Two fascinating, unguarded interviews conducted by Guardiola with the Men in Blazers podcast offer the best insight into what goes on in his complicated inner mind.
Significantly, Guardiola tells presenter Roger Bennett that he is 'afraid' that his voice will not ultimately be heard in the same way by his players, 'after eight years with the same message'. He reflects that 'there is no book that tells you what to do after eight years'.
The '4-in-a-row' film projects an air of light-hearted invincibility in some players, which reflects exactly the complacency Guardiola was talking about.
When Kyle Walker, part of the old defense now scoring goals, decides not to move to Bayern Munich, a staged scene ensues in which he says via a City TV microphone to scenes of unbridled ecstasy among his teammates: “I'm not to go. The show goes on. This is my home.'
Overconfidence. And there was more of the same from Ruben Dias at Anfield on Sunday when asked how City dealt with the defeat.
“You know you're talking to one of the players from one of the teams in the world that has won the most in recent years?” Dias replied. “So maybe you should think about that and make sure we know how to deal with it. This is just part of our legacy.”
Guardiola's interviews with Bennett suggest that, without a managerial colleague in football, Guardiola is looking to other sports and their leaders.
The work of Steve Kerr, coach of the all-conquering NBA team Golden State Warriors, with whom he worked, has clearly left an impression. Guardiola says this was also the reaction of Olympic table tennis players – 'table tennis', as he calls it – when he saw some of them miss out on gold by just one point this summer. “The look in their eyes,” he says. 'Watching this inspires me more than tactics.' He is fascinated by defeat.

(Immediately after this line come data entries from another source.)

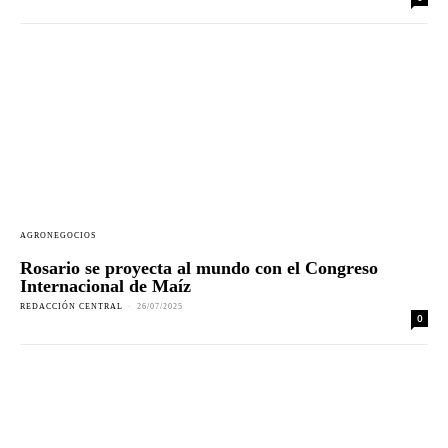
AGRONEGOCIOS
Rosario se proyecta al mundo con el Congreso
Internacional de Maíz
REDACCIÓN CENTRAL
-
26/07/2025
0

A conversation with Ferguson – who had a taste for failure both as a player and as a manager – could be a starting point.

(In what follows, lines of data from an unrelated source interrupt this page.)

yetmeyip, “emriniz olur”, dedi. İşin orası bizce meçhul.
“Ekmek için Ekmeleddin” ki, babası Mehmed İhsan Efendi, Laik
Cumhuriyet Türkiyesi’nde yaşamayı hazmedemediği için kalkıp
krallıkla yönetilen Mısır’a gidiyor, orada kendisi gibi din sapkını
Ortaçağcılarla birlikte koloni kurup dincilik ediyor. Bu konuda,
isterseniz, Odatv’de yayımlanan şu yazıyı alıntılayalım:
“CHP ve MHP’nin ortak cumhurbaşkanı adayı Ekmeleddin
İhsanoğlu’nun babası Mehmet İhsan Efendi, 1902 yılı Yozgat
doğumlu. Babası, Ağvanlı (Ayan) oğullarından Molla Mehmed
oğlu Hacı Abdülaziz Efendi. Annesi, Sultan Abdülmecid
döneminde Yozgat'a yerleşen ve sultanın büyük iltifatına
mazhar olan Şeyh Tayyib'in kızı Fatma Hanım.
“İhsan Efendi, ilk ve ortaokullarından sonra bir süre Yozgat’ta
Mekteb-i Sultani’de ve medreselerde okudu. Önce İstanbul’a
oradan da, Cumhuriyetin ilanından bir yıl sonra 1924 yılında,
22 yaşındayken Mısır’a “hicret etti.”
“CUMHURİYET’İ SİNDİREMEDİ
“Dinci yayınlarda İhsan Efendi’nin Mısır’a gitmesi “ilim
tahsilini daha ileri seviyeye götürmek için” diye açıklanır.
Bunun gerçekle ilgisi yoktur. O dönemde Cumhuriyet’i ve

And it's safe to say the old man would tell Guardiola it starts with psychology: circling the wagons, turning the storm at the door into a weapon and doing it with urgency.

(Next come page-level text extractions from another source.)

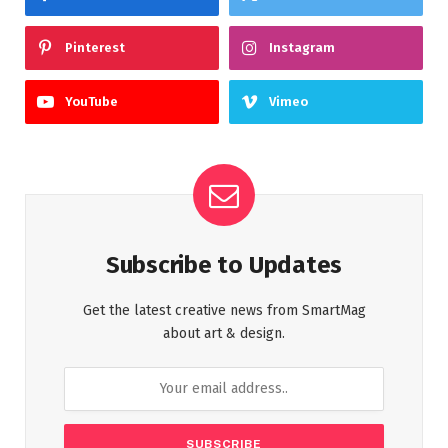
Pinterest
Instagram
YouTube
Vimeo
Subscribe to Updates
Get the latest creative news from SmartMag
about art & design.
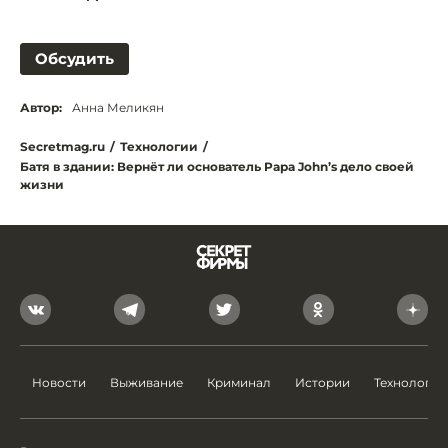
Обсудить
Автор:
Анна Меликян
Secretmag.ru
/
Технологии
/
Батя в здании: Вернёт ли основатель Papa John’s дело своей
жизни
Новости
Выживание
Криминал
Истории
Технологии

“It's like getting a little tear in your coat,” Ferguson once said about periods of crisis. 'If you don't have that tear sewn up immediately, it will only get worse.'
Slot is a different animal than Klopp
It was striking how little the cameras panned on Arne Slot, the quiet man, at Anfield on Sunday, and his press conferences are also in a different universe than Jurgen Klopp's theater.
But Slot's explanation on Tuesday about why Mo Salah thinks he may have played his last game against City at Anfield: 'Maybe Mo knows more about the 115 charges, so he expects them not to be there next season! It was a joke, I repeat a joke!' – revealed the wry humor within.
This feels more and more like Bob Paisley's follow-up to Bill Shankly every week.
Keegan always led from the front
A new book called Panini Legends (Bloomsbury, £16.99) from leading authority on stickers, Greg Lansdowne, charts the changing appearances of football legends as depicted on their stickers. The fascinating evolution of hairstyles demonstrates the effort put in by foolish people.
Ronaldinho, Lothar Matthaus and Michel Platini really did their best. But Kevin Keegan is the best choice for me. Always a full head of hair and almost always loudly behaved.
Everton stars let Dyche down
The last ever Merseyside derby at Goodison Park on Saturday afternoon will be a wonderful celebration of the grand old stadium. What a shame that the players' atrocious display at Old Trafford last weekend means Sean Dyche comes into the match under a different cloud.
Dyche has helped the club through very challenging times in a way that very few others could, refusing to throw his players under the bus despite their capitulation against average Manchester United. They abandoned him. He deserves much better.